Carolina desabafa ainda que, depois da revista LUZ ter dado a conhecer o trabalho, muitos outros meios de comunicação escreveram sobre o tema e o feedback não tem sido muito positivo. “Todas as notícias falsas já foram esclarecidas, mas mesmo assim as pessoas têm destilado muito ódio sobre as artistas e os colecionadores”, queixa-se. “Saliento que a senhora que fez o vídeo a levar o bebé reborn ao hospital já declarou que apenas aproveitou a visita que fez a uma amiga para fazer um vídeo para o Tik Tok. Apenas como brincadeira e sem maldade”, esclarece. “A questão da “guarda” também já foi esclarecida. Um casal divorciou-se, e pelo facto do bebé reborn ser um produto caro, houve uma divisão na justiça pelo bem. Nada de processo de guarda”, adianta.
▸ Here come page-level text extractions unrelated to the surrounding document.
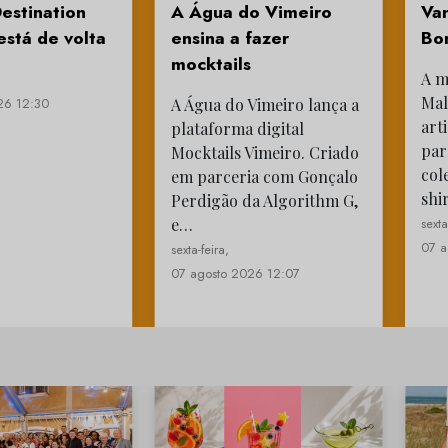
estination
A Água do Vimeiro
Van
está de volta
ensina a fazer
Bo
mocktails
A m
Mal
26 12:30
A Água do Vimeiro lança a
art
plataforma digital
par
Mocktails Vimeiro. Criado
col
em parceria com Gonçalo
shi
Perdigão da Algorithm G,
e…
sexta
07 a
sexta-feira,
07 agosto 2026 12:07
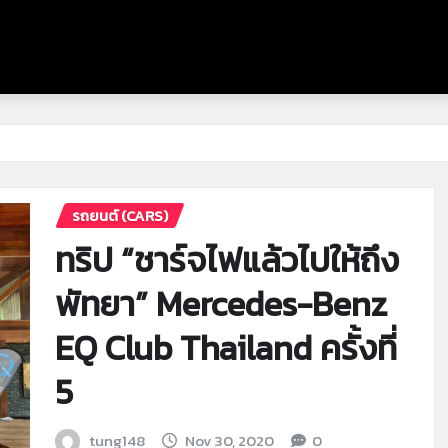
รถยนต์ (CARS)
ทริป “ชาร์จไฟแล้วไปให้ถึง
พัทยา” Mercedes-Benz
EQ Club Thailand ครั้งที่
5
tung148
Nov 30, 2020
0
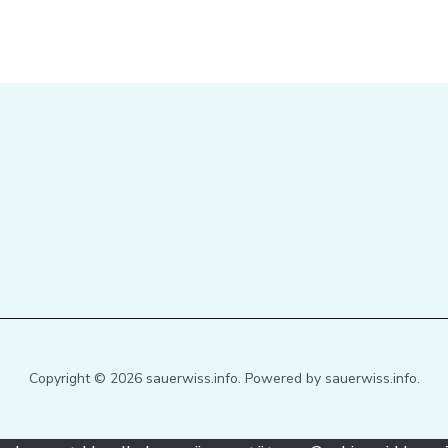
Copyright © 2026 sauerwiss.info. Powered by sauerwiss.info.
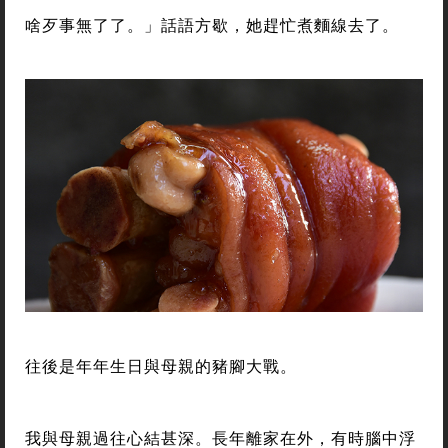
啥歹事無了了。」話語方歇，她趕忙煮麵線去了。
往後是年年生日與母親的豬腳大戰。
我與母親過往心結甚深。長年離家在外，有時腦中浮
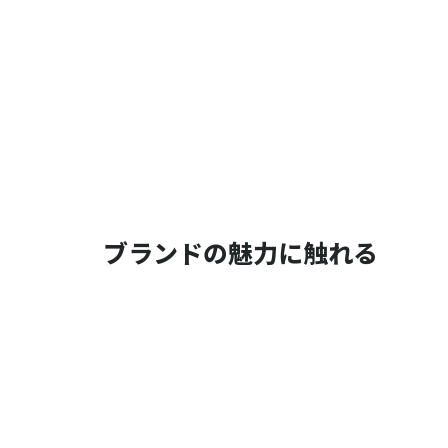
ブランドの魅力に触れる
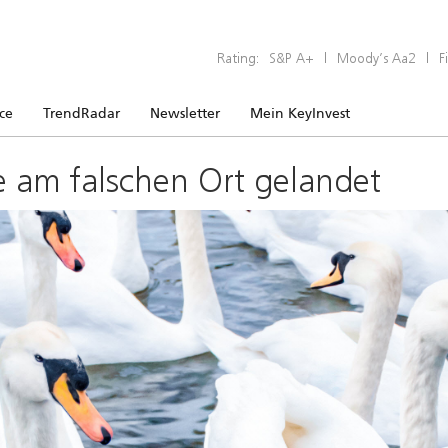
Rating:
S&P A+
|
Moody’s Aa2
|
F
ice
TrendRadar
Newsletter
Mein KeyInvest
e am falschen Ort gelandet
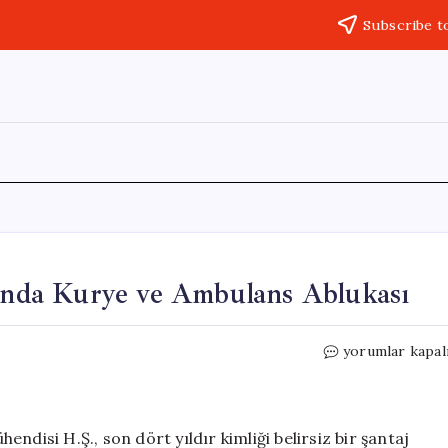
Subscribe t
sında Kurye ve Ambulans Ablukası
Siber
yorumlar kapal
Zorbalık
ve
Şantaj:
Kapısında
ndisi H.Ş., son dört yıldır kimliği belirsiz bir şantaj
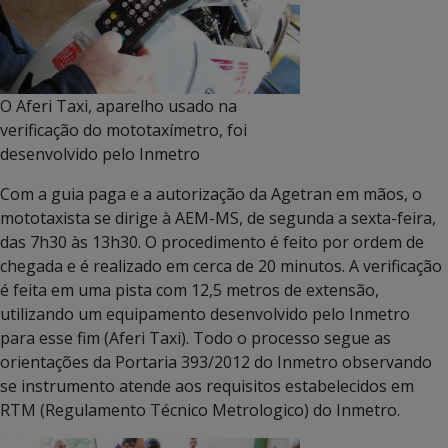
O Aferi Taxi, aparelho usado na
verificação do mototaxímetro, foi
desenvolvido pelo Inmetro
Com a guia paga e a autorização da Agetran em mãos, o
mototaxista se dirige à AEM-MS, de segunda a sexta-feira,
das 7h30 às 13h30. O procedimento é feito por ordem de
chegada e é realizado em cerca de 20 minutos. A verificação
é feita em uma pista com 12,5 metros de extensão,
utilizando um equipamento desenvolvido pelo Inmetro
para esse fim (Aferi Taxi). Todo o processo segue as
orientações da Portaria 393/2012 do Inmetro observando
se instrumento atende aos requisitos estabelecidos em
RTM (Regulamento Técnico Metrologico) do Inmetro.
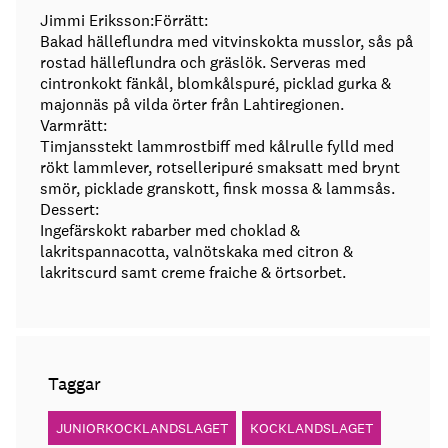
Jimmi Eriksson:Förrätt:
Bakad hälleflundra med vitvinskokta musslor, sås på
rostad hälleflundra och gräslök. Serveras med
cintronkokt fänkål, blomkålspuré, picklad gurka &
majonnäs på vilda örter från Lahtiregionen.
Varmrätt:
Timjansstekt lammrostbiff med kålrulle fylld med
rökt lammlever, rotselleripuré smaksatt med brynt
smör, picklade granskott, finsk mossa & lammsås.
Dessert:
Ingefärskokt rabarber med choklad &
lakritspannacotta, valnötskaka med citron &
lakritscurd samt creme fraiche & örtsorbet.
Taggar
JUNIORKOCKLANDSLAGET
KOCKLANDSLAGET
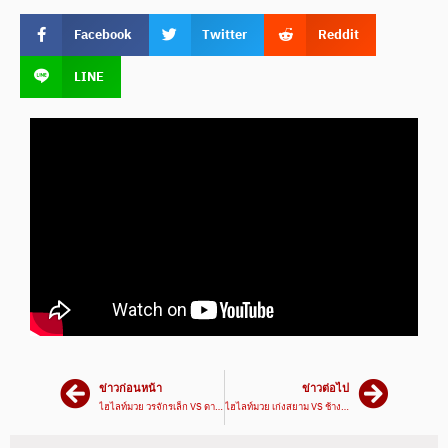
Facebook
Twitter
Reddit
LINE
ข่าวก่อนหน้า
ข่าวต่อไป
ไฮไลท์มวย วรจักรเล็ก VS ดาเนียล | ศึกเพชรยินดี 19 ม.ค. 66
ไฮไลท์มวย เก่งสยาม VS ช้างศึก | ศึกมวยมันส์วันศุกร์ 20 ม.ค. 66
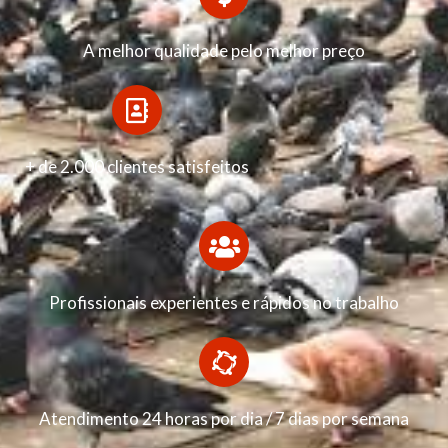
A melhor qualidade pelo melhor preço
+ de 2.000 clientes satisfeitos
Profissionais experientes e rápidos no trabalho
Atendimento 24 horas por dia / 7 dias por semana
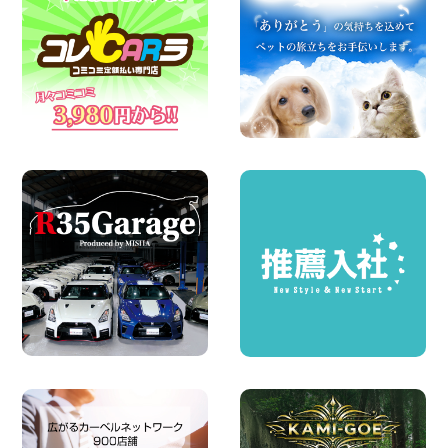
☆ 夏休みクーポン登場!最大9,500円おト
ク! ☆ 鳥取県 鳥取青谷店
100円レンタカー 鳥取青谷
2026年08月07日
夏季休暇のお知らせ 東京都 墨田両国店
100円レンタカー 墨田両国
2026年08月07日
夏季休暇のお知らせ 東京都 墨田文花店
100円レンタカー 墨田文花
2026年08月07日
お盆も休まず営業します! 神奈川県 横浜
旭南本宿町店
100円レンタカー 横浜旭南本宿町
2026年08月07日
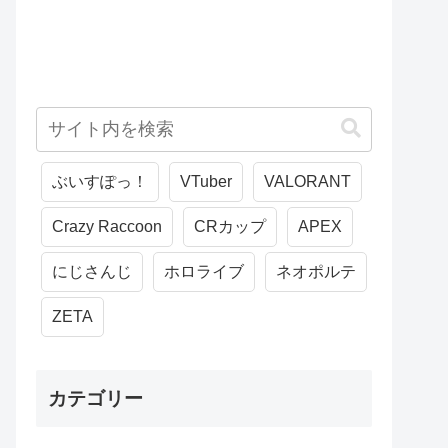
ぶいすぽっ！
VTuber
VALORANT
Crazy Raccoon
CRカップ
APEX
にじさんじ
ホロライブ
ネオポルテ
ZETA
カテゴリー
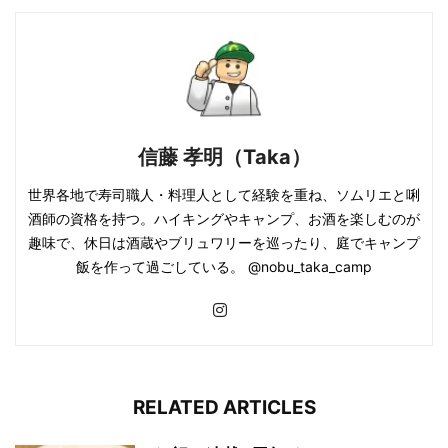
信藤 孝明（Taka）
世界各地で寿司職人・料理人として経験を重ね、ソムリエと唎
酒師の資格を持つ。ハイキングやキャンプ、お酒を楽しむのが
趣味で、休日は酒蔵やブリュワリーを巡ったり、庭でキャンプ
飯を作って過ごしている。 @nobu_taka_camp
RELATED ARTICLES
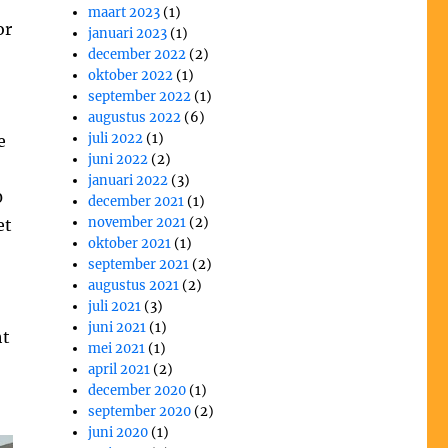
maart 2023
(1)
or
januari 2023
(1)
december 2022
(2)
oktober 2022
(1)
september 2022
(1)
augustus 2022
(6)
juli 2022
(1)
e
juni 2022
(2)
januari 2022
(3)
0
december 2021
(1)
november 2021
(2)
et
oktober 2021
(1)
september 2021
(2)
augustus 2021
(2)
juli 2021
(3)
juni 2021
(1)
ht
mei 2021
(1)
april 2021
(2)
december 2020
(1)
september 2020
(2)
juni 2020
(1)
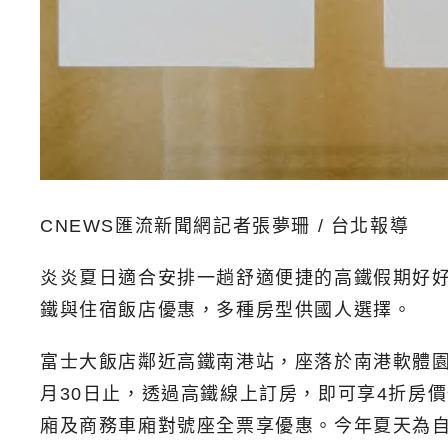
CNEWS匯流新聞網記者張夢珊 / 台北報導
炎炎夏日適合安排一趟舒適便捷的高鐵假期好好
鐵與住宿飯店優惠，多種房型供國人選擇。
富士大飯店鄰近高鐵南港站，座落於南港軟體
月30日止，透過高鐵線上訂房，即可享4折房價優惠
廂及商務車廂對號座全票享優惠。今年夏天為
A interpretação feita pelos psicólogos também tem, do seu ponto de vista, dado azo a mal-entendidos. “Estão a condenar as colecionadoras como se fossem pessoas com problemas psicológicos, carências e dificuldades sociais. Mas será que não devemos então condenar quem tem pets? Afinal poderia estar a dar amor a uma criança. Ou talvez devêssemos condenar quem coleciona livros? Afinal também nos levam para longe da realidade”, interroga. “Já vi também muitos homens que tratam o seu carro melhor que os seus filhos, mas isso não é um tema abordado por psicólogos. Vejo como uma grande hipocrisia”.

Carolina revela ainda que, graças a esse “preconceito”, se sentiu na necessidade de mudar as suas redes para atender o público do resto da Europa, “onde a arte ainda é tratada como se deve”. “Passei a colocar legendas em inglês, a usar hashtags mais universais e já estou a anunciar o meu trabalho em outras plataformas e grupos fora de Portugal. Temos que sobreviver até que as polémicas sejam esquecidas”.